*** Opening of DATA SUPPLIED ***
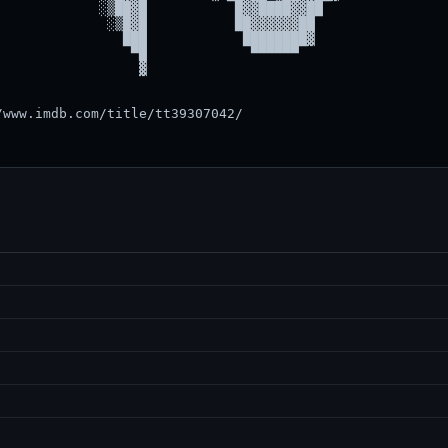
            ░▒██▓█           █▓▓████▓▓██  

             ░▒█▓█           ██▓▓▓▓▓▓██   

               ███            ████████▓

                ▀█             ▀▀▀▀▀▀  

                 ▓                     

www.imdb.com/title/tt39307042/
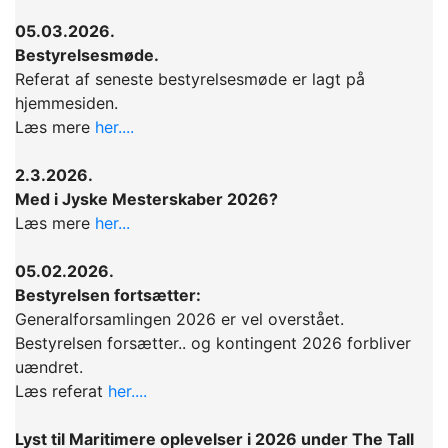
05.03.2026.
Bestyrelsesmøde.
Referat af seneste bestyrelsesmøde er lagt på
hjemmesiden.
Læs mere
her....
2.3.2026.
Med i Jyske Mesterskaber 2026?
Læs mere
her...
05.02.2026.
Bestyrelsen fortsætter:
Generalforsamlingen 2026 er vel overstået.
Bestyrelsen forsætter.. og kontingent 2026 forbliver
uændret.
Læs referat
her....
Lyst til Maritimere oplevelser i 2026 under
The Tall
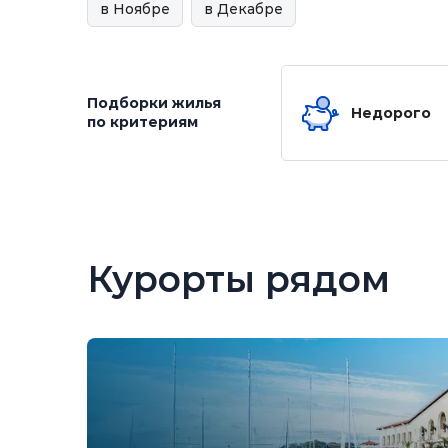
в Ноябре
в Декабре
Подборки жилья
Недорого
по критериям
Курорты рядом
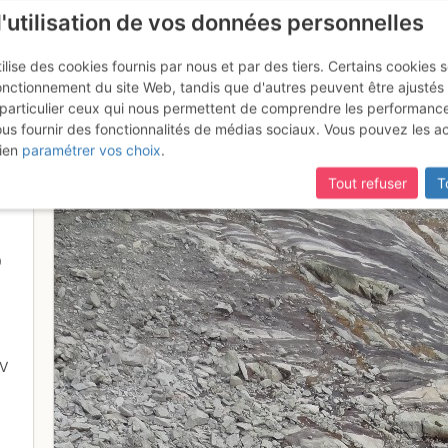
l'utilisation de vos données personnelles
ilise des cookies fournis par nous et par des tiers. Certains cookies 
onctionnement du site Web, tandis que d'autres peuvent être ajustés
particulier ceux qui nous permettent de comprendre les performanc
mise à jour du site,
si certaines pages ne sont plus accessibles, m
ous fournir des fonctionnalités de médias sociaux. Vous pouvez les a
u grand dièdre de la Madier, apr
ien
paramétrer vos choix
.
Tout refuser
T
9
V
*** Close of DATA SUPPLIED ***
*** Opening of DATA SUPPLIED ***
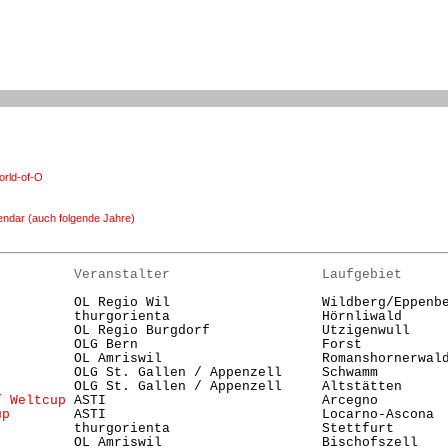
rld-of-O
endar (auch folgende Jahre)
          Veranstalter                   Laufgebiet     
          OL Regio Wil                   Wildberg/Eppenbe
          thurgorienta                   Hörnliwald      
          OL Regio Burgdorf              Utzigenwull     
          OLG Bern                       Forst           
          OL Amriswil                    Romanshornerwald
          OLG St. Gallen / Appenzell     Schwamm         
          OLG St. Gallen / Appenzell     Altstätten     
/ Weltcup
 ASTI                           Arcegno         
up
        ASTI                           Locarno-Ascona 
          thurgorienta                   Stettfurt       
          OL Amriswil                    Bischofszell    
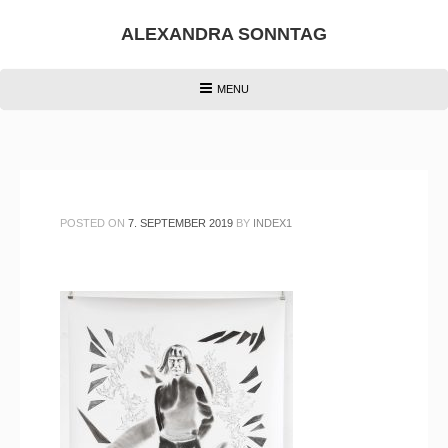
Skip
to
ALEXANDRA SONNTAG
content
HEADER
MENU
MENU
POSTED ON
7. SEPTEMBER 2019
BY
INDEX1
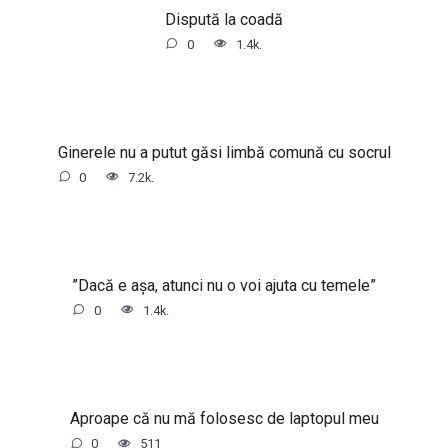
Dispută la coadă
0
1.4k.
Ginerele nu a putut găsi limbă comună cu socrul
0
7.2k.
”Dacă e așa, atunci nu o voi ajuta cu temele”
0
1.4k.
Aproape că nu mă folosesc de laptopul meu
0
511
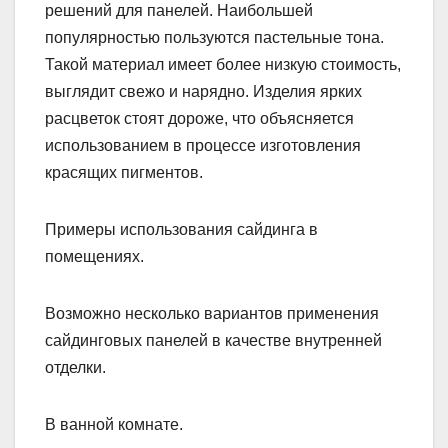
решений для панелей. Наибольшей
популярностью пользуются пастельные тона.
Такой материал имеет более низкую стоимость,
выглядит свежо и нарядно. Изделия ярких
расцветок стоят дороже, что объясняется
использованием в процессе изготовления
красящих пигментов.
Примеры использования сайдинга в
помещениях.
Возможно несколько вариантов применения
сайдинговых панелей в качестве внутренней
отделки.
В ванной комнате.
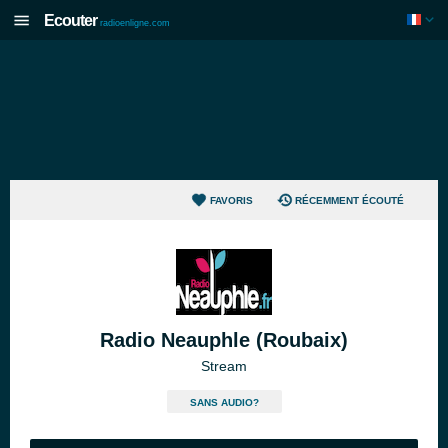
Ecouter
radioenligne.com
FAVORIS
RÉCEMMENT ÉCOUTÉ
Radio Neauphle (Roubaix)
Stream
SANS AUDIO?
*** Close of DATA SUPPLIED ***
*** Opening of DATA SUPPLIED ***
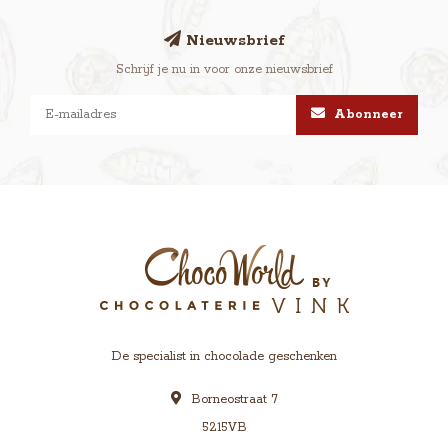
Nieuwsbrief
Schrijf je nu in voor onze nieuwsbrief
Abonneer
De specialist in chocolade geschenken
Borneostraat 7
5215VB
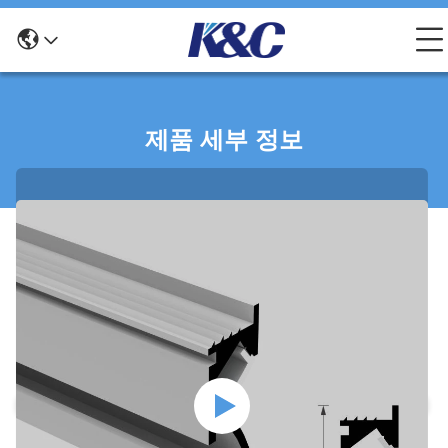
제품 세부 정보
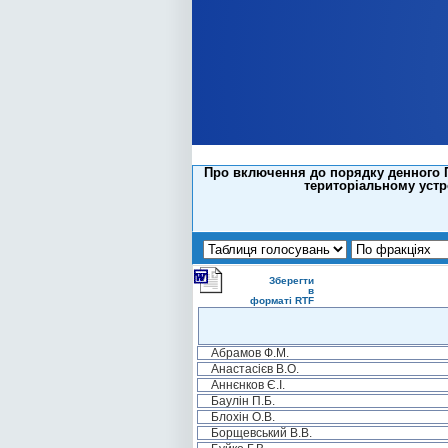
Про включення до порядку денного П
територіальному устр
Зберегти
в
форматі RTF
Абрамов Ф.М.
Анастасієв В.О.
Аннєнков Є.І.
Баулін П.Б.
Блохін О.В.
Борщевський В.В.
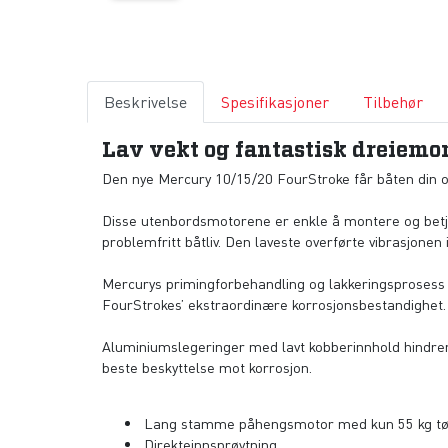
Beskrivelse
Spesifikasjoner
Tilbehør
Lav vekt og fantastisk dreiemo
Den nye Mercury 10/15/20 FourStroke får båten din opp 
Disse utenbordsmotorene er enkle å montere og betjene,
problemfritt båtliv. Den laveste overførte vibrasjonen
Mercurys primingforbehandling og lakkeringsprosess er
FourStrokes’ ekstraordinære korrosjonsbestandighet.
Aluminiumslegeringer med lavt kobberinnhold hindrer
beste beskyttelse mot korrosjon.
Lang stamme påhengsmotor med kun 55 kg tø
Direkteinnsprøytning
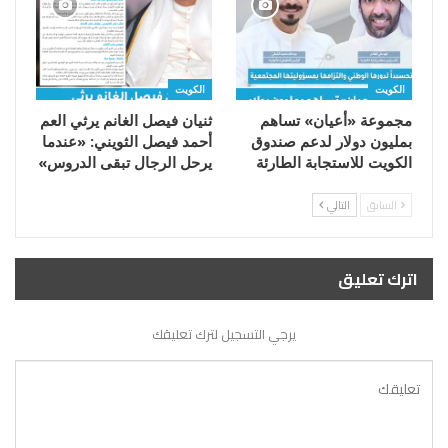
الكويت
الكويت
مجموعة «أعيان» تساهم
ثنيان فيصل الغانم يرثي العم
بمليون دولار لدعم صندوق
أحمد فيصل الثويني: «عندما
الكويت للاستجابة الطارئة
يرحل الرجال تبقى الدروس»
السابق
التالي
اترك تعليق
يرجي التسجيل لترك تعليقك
*** Close of DATA SUPPLIED ***
## [EXERCISE REQUIREMENTS]
Look over the entries above. Copy every line that contains the word "nous".

## [SOLUTION TO THIS TASK]
ilise des cookies fournis par nous et par des tiers. Certains cookies 
particulier ceux qui nous permettent de comprendre les performanc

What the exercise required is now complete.